Despite its ability to correct both near and distance vision, perfect visual acuity cannot be attained still. If reading vision becomes extremely clear, distance vision is sometimes compromised. Conversely, distance vision can be clearer but near vision lessens in quality. To this extent, the doctors would usually ask the patients which task is more important to adjust the lens to their specific needs.

There were also complaints of ghost images and double pictures. Although this experience is normal while the eyes adapt, some people are bothered too much that they decide to discontinue using them.

Presbyopia and LASIK Surgery

Fortunately, the development in LASIK surgery has brought about a permanent, natural solution for this problem. The Laser-Assisted in situ Keratomileusis surgery is an effective procedure to treat presbyopia among other refractive error.

Known as monovision or blended vision, the procedure shares the same principle as monovision contact lenses, except that it uses the eye's natural lens instead of an artificial one. Using laser eye surgery, the dominant eye is corrected for full-distance. On the other hand, the non-dominant eye is used to see images up close.

Since the brain is not used to this setup, it would take time to adjust. After a few weeks, though, the brain starts to feel comfortable with this new way of seeing and would not realize the difference. This procedure works perfectly for those who desire complete freedom from contacts or glasses.

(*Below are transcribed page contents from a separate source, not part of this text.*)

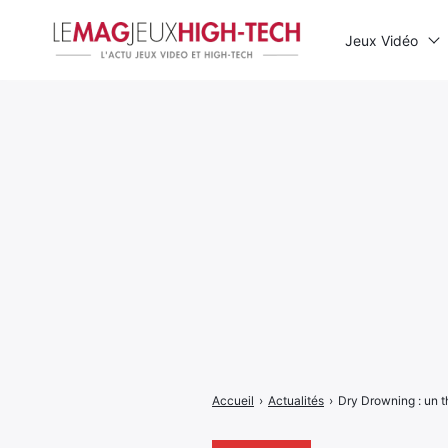
Jeux Vidéo
Rechercher
:
Accueil
›
Actualités
›
Dry Drowning : un t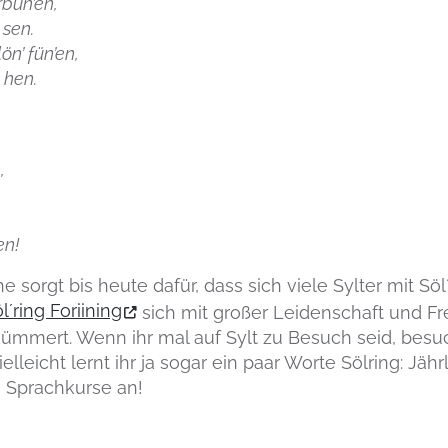
rbün’en,
 sen.
ön’ fün’en,
 hen.
,
en!
 sorgt bis heute dafür, dass sich viele Sylter mit Söl´
l´ring Foriining
sich mit großer Leidenschaft und 
kümmert. Wenn ihr mal auf Sylt zu Besuch seid, besuc
leicht lernt ihr ja sogar ein paar Worte Sölring: Jährl
h Sprachkurse an!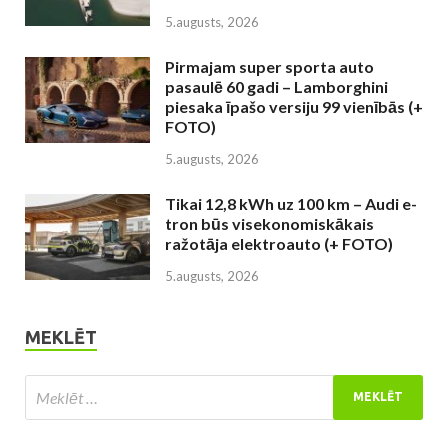
5.augusts, 2026
Pirmajam super sporta auto
pasaulē 60 gadi – Lamborghini
piesaka īpašo versiju 99 vienībās (+
FOTO)
5.augusts, 2026
Tikai 12,8 kWh uz 100 km – Audi e-
tron būs visekonomiskākais
ražotāja elektroauto (+ FOTO)
5.augusts, 2026
MEKLĒT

However, someone who uses his eyes up close most of the time, monovision can potentially lead to eye strain. It can also affect night vision and depth perception. Finally, someone who can initially see in close-range will probably use reading glasses after a while since reading correction changes over time.

What you Need to Remember

Many eye doctors use a combination of the above methods to effectively address the patient's needs. It is imperative that you understand your options before making a decision. Do not jump into a conclusion right away.

Deciding which option is most suitable depends on many factors, including lifestyle, prescription, flexibility and the eye's physiology and anatomy. You will need to undergo a series of consultations and examinations. Make sure to follow all of these to achieve the most optimal results.